« Des Palestiniens déplacés dans un camp de tentes à Khan Younès, dans le sud de la bande de Gaza, le 12 mai 2026. Photo Hasseb Al Wazeer/ Reuters
Les forces israéliennes contrôlent actuellement 60% de la bande de Gaza, selon le Premier ministre Benjamin Netanyahu, première confirmation officielle de l'extension de la zone aux mains d'Israël dans le territoire palestinien ravagé par deux ans de guerre.
« Au cours des deux dernières années, nous avons montré au monde entier la puissance qui habite notre peuple, notre Etat, notre armée, notre héritage », a lancé le dirigeant à l'occasion jeudi de la « Journée de Jérusalem », des propos diffusés par son bureau aux médias vendredi. « Nous avons ramené chez nous tous nos otages, jusqu'au dernier. (...) Nous n'avons cédé aucun territoire. Certains nous disaient de partir, nous ne sommes pas partis et aujourd'hui, nous contrôlons 60% du territoire. Demain, nous verrons », a-t-il ajouté.
Ces déclarations interviennent alors que Gaza reste le théâtre de violences quotidiennes, les frappes israéliennes s'y poursuivant sans répit alors qu'Israël et le mouvement islamiste Hamas s'accusent mutuellement de violer le cessez-le-feu. La trêve est entrée en vigueur le 10 octobre, deux ans après la guerre déclenchée le 7 octobre 2023 par l'attaque sans précédent du Hamas sur Israël. La première phase a vu la libération des derniers otages de Gaza enlevés par le Hamas, en échange de Palestiniens détenus par Israël.
Mais le passage à la deuxième phase, devant se traduire par le désarmement du Hamas et un retrait progressif de l'armée israélienne jusqu'à une « ligne jaune », apparaît complètement grippé depuis des semaines.
Ce tracé coupe le territoire du nord au sud entre une zone sous contrôle du Hamas et une tenue par l'armée israélienne. Les termes du cessez-le-feu donnaient à Israël le contrôle d'un peu plus de 50% du petit territoire palestinien, l'un des plus densément peuplés au monde.

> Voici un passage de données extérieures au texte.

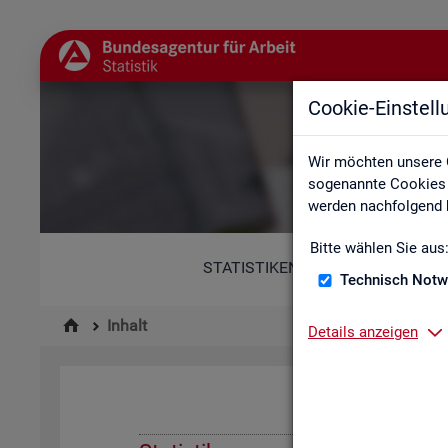
Cookie-Einstel
Wir möchten unsere 
sogenannte Cookies e
werden nachfolgend b
Bitte wählen Sie aus
STATISTIKEN
Technisch Notw
Inhalt
Details anzeigen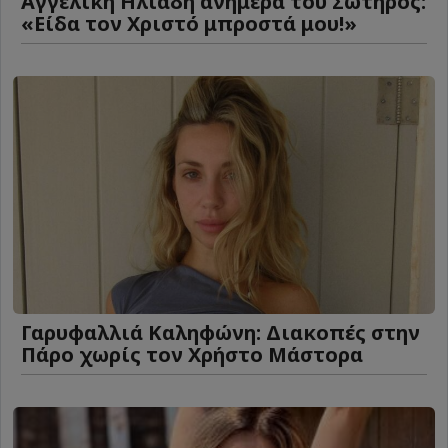
Αγγελική Ηλιάδη ανήμερα του Σωτήρος:
«Είδα τον Χριστό μπροστά μου!»
Γαρυφαλλιά Καληφώνη: Διακοπές στην
Πάρο χωρίς τον Χρήστο Μάστορα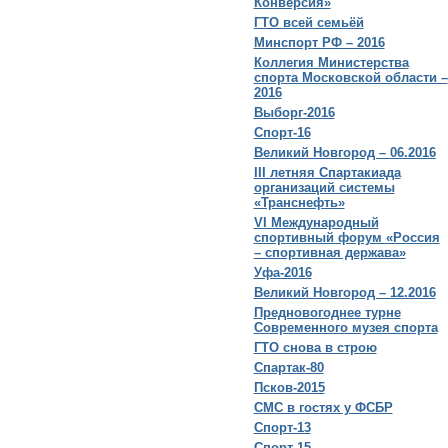
Конверсия»
ГТО всей семьёй
Минспорт РФ – 2016
Коллегия Министерства
спорта Московской области –
2016
Выборг-2016
Спорт-16
Великий Новгород – 06.2016
III летняя Спартакиада
организаций системы
«Транснефть»
VI Международный
спортивный форум «Россия
– спортивная держава»
Уфа-2016
Великий Новгород – 12.2016
Предновогоднее турне
Современного музея спорта
ГТО снова в строю
Спартак-80
Псков-2015
СМС в гостях у ФСБР
Спорт-13
Спорт-15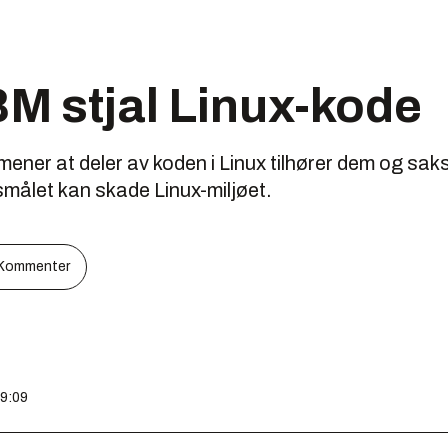
M stjal Linux-kode
mener at deler av koden i Linux tilhører dem og sak
ksmålet kan skade Linux-miljøet.
Kommenter
09:09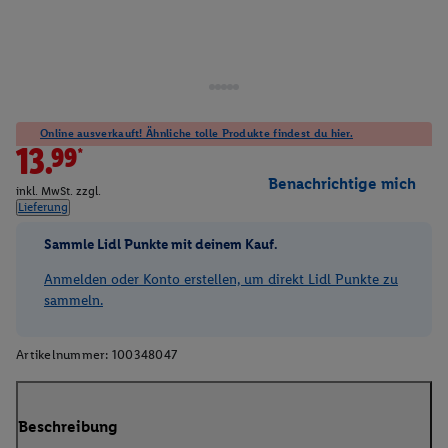
Online ausverkauft! Ähnliche tolle Produkte findest du hier.
13.99*
Benachrichtige mich
inkl. MwSt. zzgl.
Lieferung
Sammle Lidl Punkte mit deinem Kauf.
Anmelden oder Konto erstellen, um direkt Lidl Punkte zu
sammeln.
Artikelnummer:
100348047
Beschreibung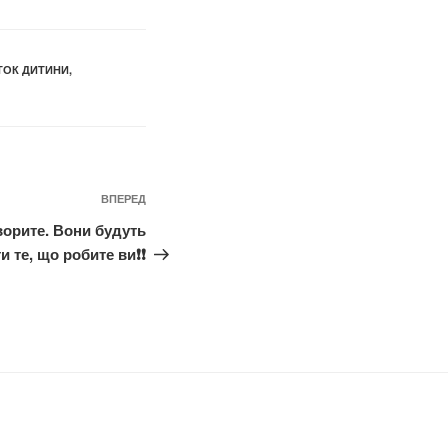
ТОК ДИТИНИ
,
ВПЕРЕД
Наступний
запис
ворите. Вони будуть
 те, що робите ви❗️❗️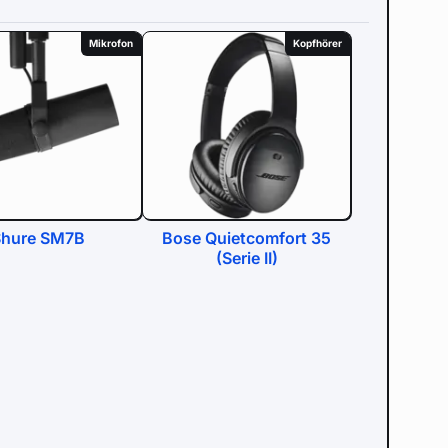
Mikrofon
Kopfhörer
Shure SM7B
Bose Quietcomfort 35
(Serie II)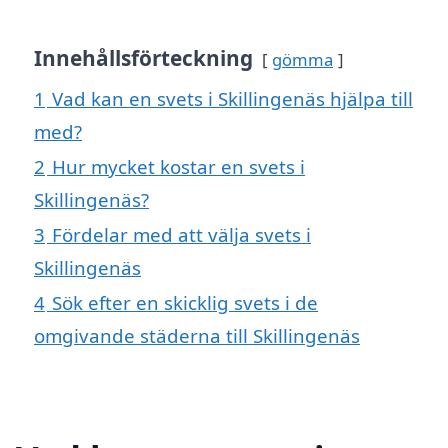
Innehållsförteckning
gömma
1
Vad kan en svets i Skillingenäs hjälpa till
med?
2
Hur mycket kostar en svets i
Skillingenäs?
3
Fördelar med att välja svets i
Skillingenäs
4
Sök efter en skicklig svets i de
omgivande städerna till Skillingenäs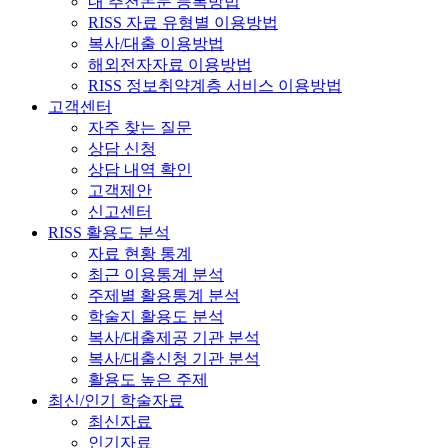
내 추천논문 등록방법
RISS 자료 유형별 이용방법
복사/대출 이용방법
해외전자자료 이용방법
RISS 정보취약계층 서비스 이용방법
고객센터
자주 찾는 질문
상담 신청
상담 내역 확인
고객제안
신고센터
RISS 활용도 분석
자료 현황 통계
최근 이용통계 분석
주제별 활용통계 분석
학술지 활용도 분석
복사/대출제공 기관 분석
복사/대출신청 기관 분석
활용도 높은 주제
최신/인기 학술자료
최신자료
인기자료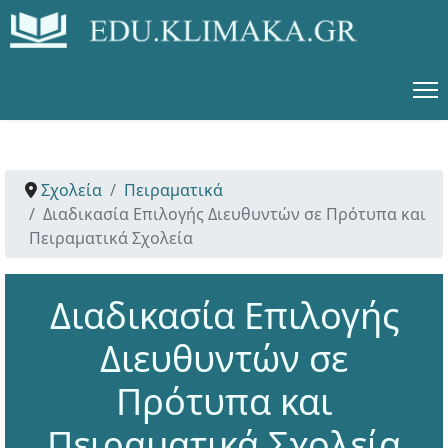
Σχολεία
Πειραματικά
Διαδικασία Επιλογής Διευθυντών σε Πρότυπα και
Πειραματικά Σχολεία
Διαδικασία Επιλογής
Διευθυντών σε
Πρότυπα και
Πειραματικά Σχολεία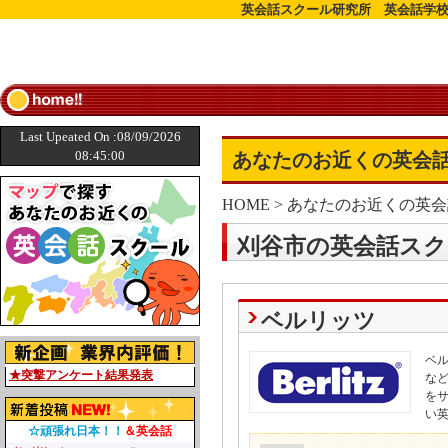
英会話スクール研究所 英会話学校
Last Upeated On :08/09/2026
08:45:00
あなたのお近くの英会話
HOME
>
あなたのお近くの英会
刈谷市の英会話スク
ベルリッツ
ベ
★突撃アンケート結果発表
な
を
い
☆頑張れ日本！！
＆英会話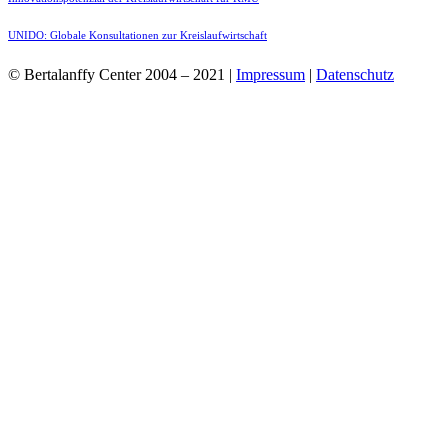
UNIDO: Globale Konsultationen zur Kreislaufwirtschaft
© Bertalanffy Center 2004 – 2021 |
Impressum
|
Datenschutz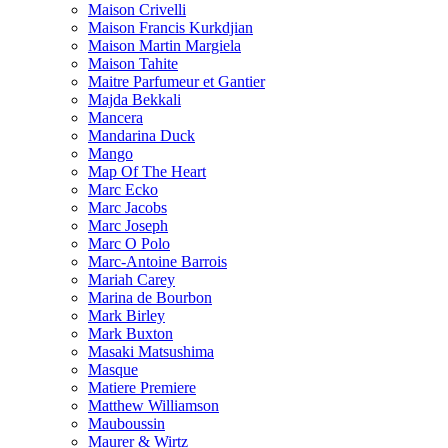
Maison Crivelli
Maison Francis Kurkdjian
Maison Martin Margiela
Maison Tahite
Maitre Parfumeur et Gantier
Majda Bekkali
Mancera
Mandarina Duck
Mango
Map Of The Heart
Marc Ecko
Marc Jacobs
Marc Joseph
Marc O Polo
Marc-Antoine Barrois
Mariah Carey
Marina de Bourbon
Mark Birley
Mark Buxton
Masaki Matsushima
Masque
Matiere Premiere
Matthew Williamson
Mauboussin
Maurer & Wirtz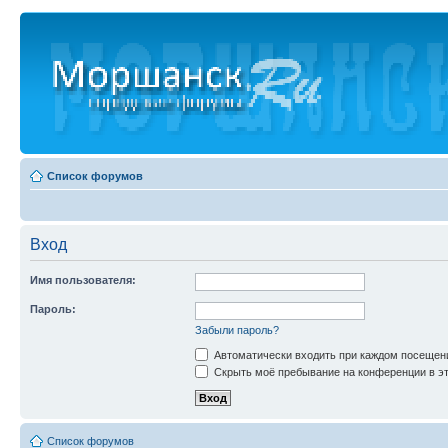
Список форумов
Вход
Имя пользователя:
Пароль:
Забыли пароль?
Автоматически входить при каждом посещен
Скрыть моё пребывание на конференции в эт
Список форумов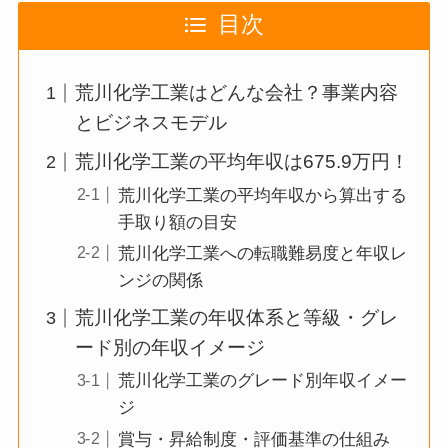
目次
荒川化学工業はどんな会社？事業内容
とビジネスモデル
荒川化学工業の平均年収は675.9万円！
荒川化学工業の平均年収から算出する
手取り額の目安
荒川化学工業への転職難易度と年収レ
ンジの関係
荒川化学工業の年収体系と等級・グレ
ード別の年収イメージ
荒川化学工業のグレード別年収イメー
ジ
賞与・昇給制度・評価基準の仕組み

Mais selon des informations de presse parues ces dernières semaines, les troupes israéliennes sont en train d'étendre cette zone jusqu'à une nouvelle ligne dite « orange ». Et seraient prêtes à reprendre les combats si le Hamas refuse de déposer les armes.
Selon le ministère de la Santé de Gaza, qui relève de l'autorité du Hamas, plus de 850 Palestiniens ont été tués depuis le début de la trêve. Durant cette même période, l'armée israélienne a annoncé la mort de cinq des ses soldats à Gaza.